In a country like India where midwives still cover 50 per cent of the deliveries, home delivery gets no support from the government, says Das. In the 1920s, developing countries such as Denmark and the Netherlands supported home deliveries and had lower MMR than developing countries like the US and New Zealand which believed only in institutional deliveries, he says. Sri Lanka managed to reduce its MMR to 60 in 2008 by widely using midwives for home deliveries and strengthening the health system. Centre for Global Development, a US-based research organisation, states that 97 per cent of the births in Sri Lanka are attended by skilled midwives. It also provides free medical services to all.
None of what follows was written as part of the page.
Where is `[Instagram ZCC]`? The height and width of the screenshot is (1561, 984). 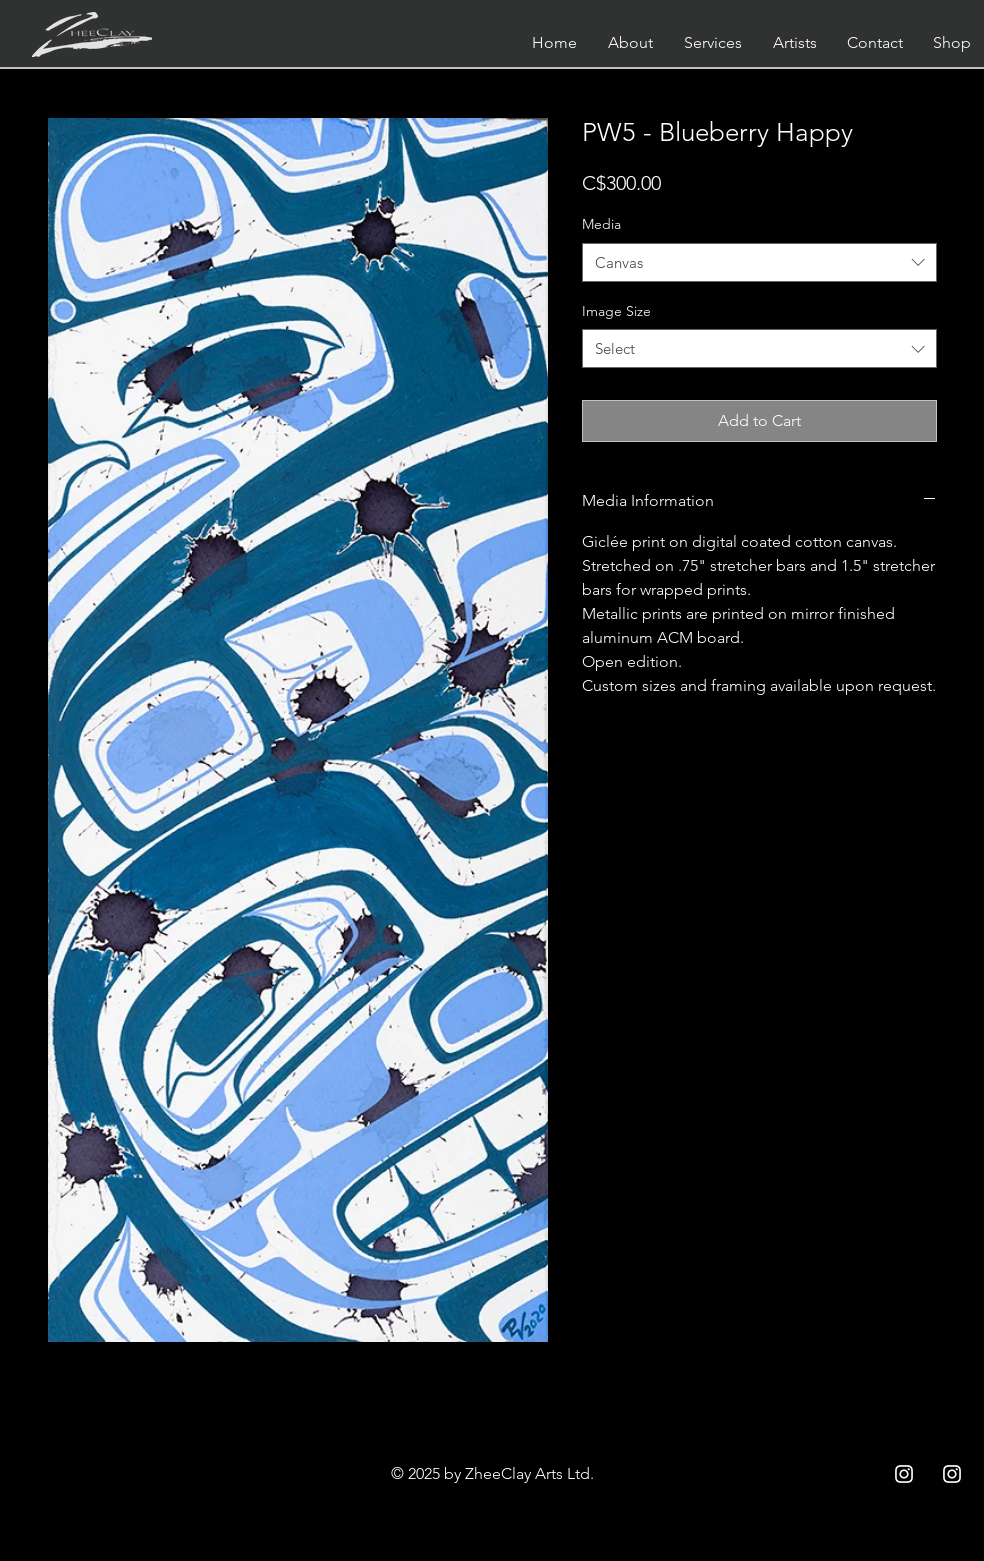 [Instagram ZCC] is located at coordinates (904, 1474).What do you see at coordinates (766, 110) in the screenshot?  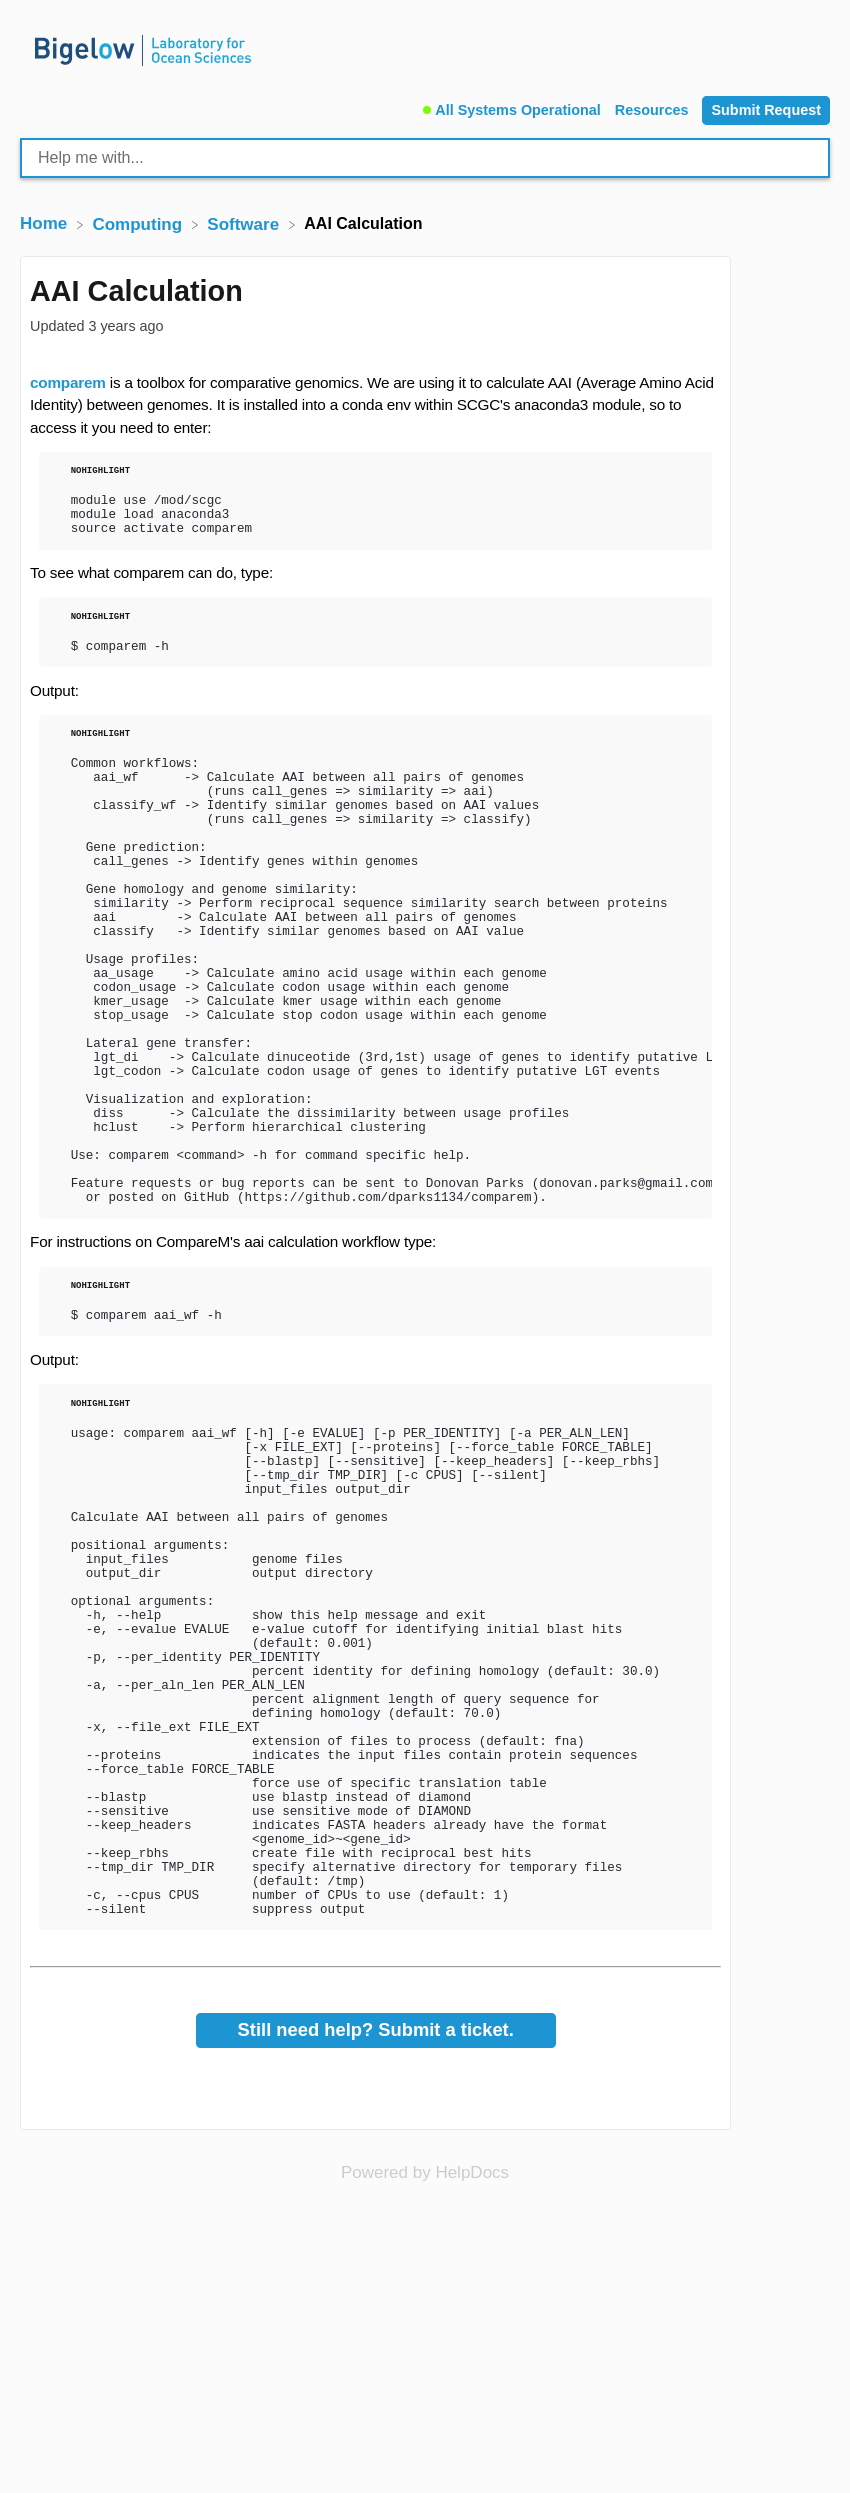 I see `[Submit Request]` at bounding box center [766, 110].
“India cannot provide medical service to all in public institutions. In such a scenario, how justified is it to promote only institutional deliveries?” wonders Mehrotra. She suggests integrating midwives, accredited social health activists (ASHAs) and auxiliary nurse midwives (ANMs) for delivery cases. ASHAs can counsel pregnant women; midwives, with their knowledge of the female body, can identify critical cases and perform normal deliveries; and ANMs can coordinate with health centres for institutional deliveries.
To improve the situation, the government should shift the debate from home delivery versus institutional delivery to safe delivery versus unsafe, says Rehman.